Tapering 20 mg Paroxetine
Reduce paroxetine by 10 mg per week down to 10 mg daily, then continue 10 mg for one additional week before complete discontinuation. This FDA-approved taper-phase regimen minimizes withdrawal symptoms while being practical and evidence-based 1.
Recommended Tapering Schedule
The FDA label for paroxetine specifies a structured tapering protocol based on clinical trial data 1:
- Week 1: Decrease from 20 mg to 10 mg daily
- Week 2: Continue 10 mg daily (stabilization week)
- Week 3: Discontinue completely
This regimen was specifically employed in clinical trials for GAD and PTSD and demonstrated acceptable tolerability 1.
Why This Taper Works
Paroxetine has a short half-life and requires gradual tapering, unlike fluoxetine which has an extended half-life 2. The 10 mg weekly reduction followed by a stabilization week at the lowest dose allows the body to adjust to decreasing serotonin transporter inhibition 1, 2.
The FDA explicitly states: "A gradual reduction in the dose rather than abrupt cessation is recommended whenever possible" 1. This approach reduces the incidence and severity of discontinuation symptoms to manageable levels 1.
Expected Withdrawal Symptoms
Even with proper tapering, some patients may experience mild discontinuation symptoms 1, 2:
- Neurological: Dizziness, paresthesias (electric shock sensations), headache 1
- Psychiatric: Abnormal dreams, irritability, anxiety, emotional lability 1
- Physical: Nausea, fatigue, insomnia 2
These symptoms typically occur at an incidence of 2% or greater but are usually mild to moderate, self-limiting, and do not require medical intervention when the recommended taper is followed 1.
Management of Intolerable Symptoms
If significant withdrawal symptoms emerge during tapering 1:
- Resume the previous dose that was tolerated
- Extend the time at each dose reduction (e.g., 2 weeks instead of 1 week per step)
- Slow the rate of taper further if needed
The FDA specifically recommends this approach if intolerable symptoms occur following dose reduction 1.
Alternative Hyperbolic Tapering (For Difficult Cases)
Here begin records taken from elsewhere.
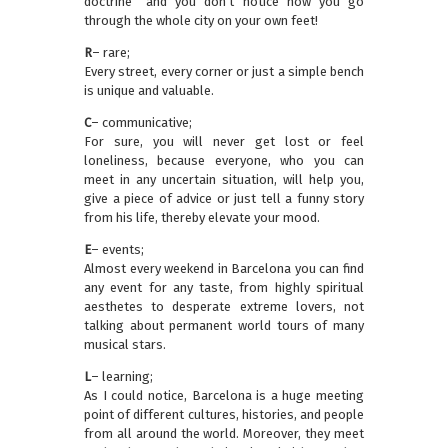
doctrine” and you don’t notice how you go
through the whole city on your own feet!
R
– rare;
Every street, every corner or just a simple bench
is unique and valuable.
C
– communicative;
For sure, you will never get lost or feel
loneliness, because everyone, who you can
meet in any uncertain situation, will help you,
give a piece of advice or just tell a funny story
from his life, thereby elevate your mood.
E
– events;
Almost every weekend in Barcelona you can find
any event for any taste, from highly spiritual
aesthetes to desperate extreme lovers, not
talking about permanent world tours of many
musical stars.
L
– learning;
As I could notice, Barcelona is a huge meeting
point of different cultures, histories, and people
from all around the world. Moreover, they meet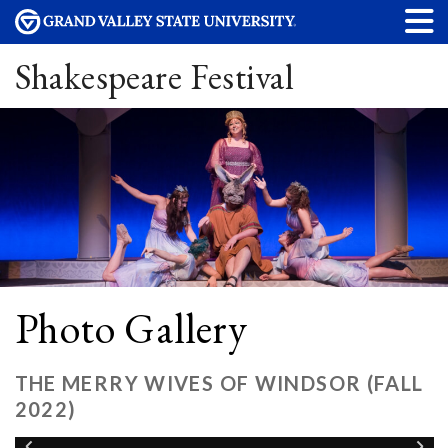
Shakespeare Festival
Photo Gallery
THE MERRY WIVES OF WINDSOR (FALL
2022)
If the standard taper fails, consider a hyperbolic (exponential) tapering approach over several months down to doses much lower than 10 mg 3, 4. This method reduces serotonin transporter occupancy in a linear manner, minimizing withdrawal symptoms more effectively than linear tapers 3. However, this requires liquid formulations or compounded doses and is more complex 4.
A 3-4 week graded withdrawal with possible concomitant fluoxetine coverage has also been suggested for patients with severe discontinuation symptoms 5.
Critical Pitfalls to Avoid
- Never discontinue abruptly from 20 mg—this frequently causes severe withdrawal symptoms that may be mistaken for relapse 1, 2
- Do not taper faster than weekly intervals—the FDA protocol is already relatively rapid 1
- Do not skip the stabilization week at 10 mg—this final week at the lowest dose is crucial 1
- Monitor closely for symptom recurrence versus withdrawal symptoms—these can be confused, leading to unnecessary reinitiation of treatment 2
Special Considerations
Elderly patients and those on diuretics may be at higher risk for hyponatremia during tapering and require closer monitoring 1. Patients should be counseled that withdrawal symptoms, while uncomfortable, are generally self-limiting and do not indicate a medical emergency 2.